ESPAÇO ABERTO
PUBLICAÇÃO
sábado, 08 de agosto de 2009
Wilmar Marçal 
A pandemia
serve de alerta
e mostra que a estrutura
precisa ser mexida.
Demonstra que
é preciso agir,
sem a retórica
dos discursos
A esperança venceu o medo. Esta frase ficou famosa quando o então candidato Luiz Inácio Lula da Silva, em 2002, sagrou-se vencedor nas eleições presidenciais. Longe de querer polemizar qualquer comentário ou analogia política, o fato é que a gripe A (H1N1) tem assustado a população brasileira e demonstra, de modo muito claro, que as políticas públicas no país ainda são muito frágeis.

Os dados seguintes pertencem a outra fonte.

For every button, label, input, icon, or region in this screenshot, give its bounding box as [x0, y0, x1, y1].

À medida que o número de casos suspeitos e positivos são divulgados nos deparamos com uma triste realidade, com a evidência de vários gargalos que ainda recrudescem e afetam diretamente a população. Na semana passada imagens de nossas unidades públicas de saúde chamaram a atenção do país nos noticiários nacionais. Uma imagem deprimente de postos de saúde lotados, pacientes com máscaras, aguardando atendimento por horas seguidas. Crianças, jovens e idosos ''acomodados'' nos corredores.
A gripe começou demonstrando que a classe média-alta seria a mais afetada devido às viagens aéreas que facilitam a circulação do vírus. Hoje estamos é assustados com todo e qualquer transporte de massa. No Brasil o perigo ronda ônibus, metrôs e trens que vivem lotados de passageiros totalmente vulneráveis à transmissão do vírus.

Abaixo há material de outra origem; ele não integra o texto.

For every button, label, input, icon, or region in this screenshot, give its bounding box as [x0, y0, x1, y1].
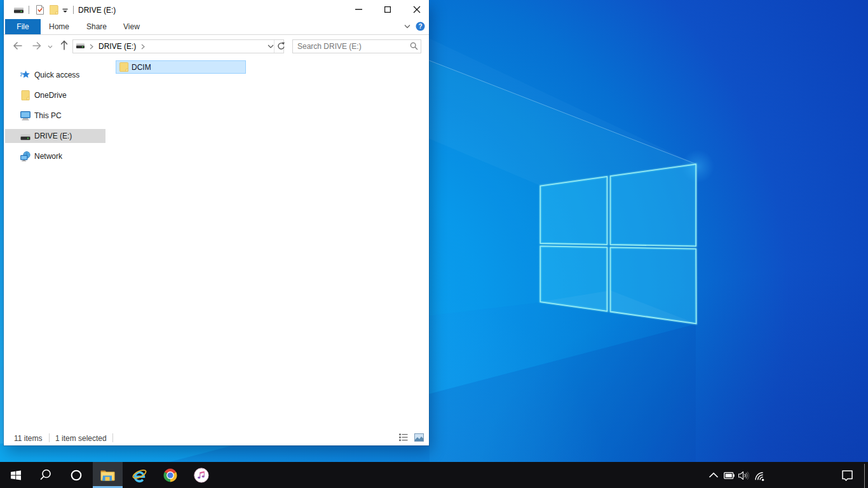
- svg-text:?: ?: [418, 23, 422, 30]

Até agora nos deparamos com um esforço, representativo é verdade, de empresários sensíveis a mexer no horário do comércio, o que poderá reduzir filas nos horários de pico. Ademais, não há estudo mais profundo de condutas alternativas que possam evitar aglomerações de pessoas. Não há propostas de melhorias, nem qualquer inovação. Não há vontade política de mudar. Fato concreto ignorado por nossas autoridades é que a concentração de pessoas em momentos de pico é desumana e irracional. Neste momento concentrar pessoas é comparável a colocá-las acuadas dentro de verdadeiras jaulas coletivas.

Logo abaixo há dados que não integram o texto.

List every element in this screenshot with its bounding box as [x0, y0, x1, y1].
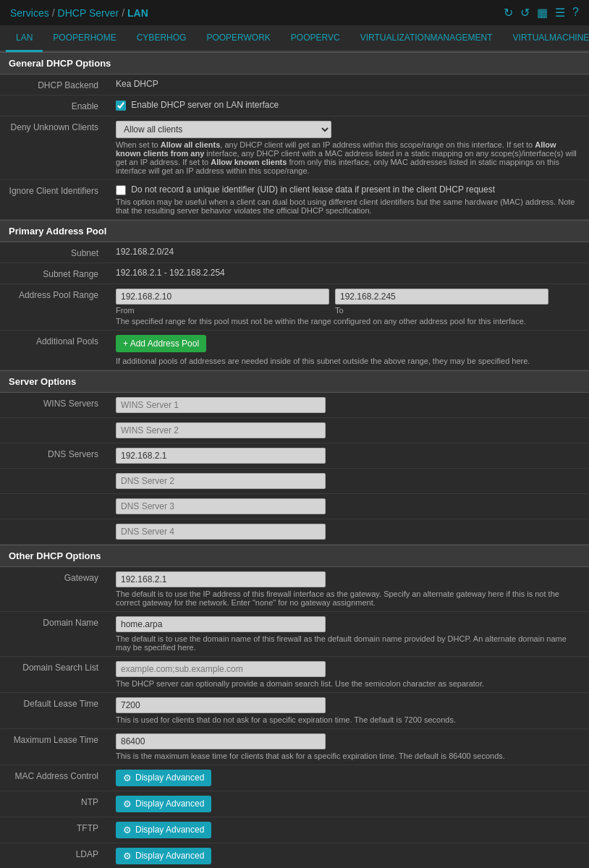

Também é necessário rever políticas públicas referentes à educação. Sem distinção de nível, nossas escolas públicas continuam com número de alunos concentrados ao exagero. É premente haver mais escolas para se ter um número menor de alunos por sala. Isto evitaria a disseminação de enfermidades e melhoraria a relação professor/estudante, onde a informação e o comportamento pudessem ser otimizados. Foi-se o tempo que as professoras sabiam os nomes completos de seus alunos e conheciam suas mudanças comportamentais quando apresentavam uma simples febre. O mais grave é que há políticos que defendem o aumento no número de vagas, ao invés de lutar por recursos para construir novas e modernas escolas.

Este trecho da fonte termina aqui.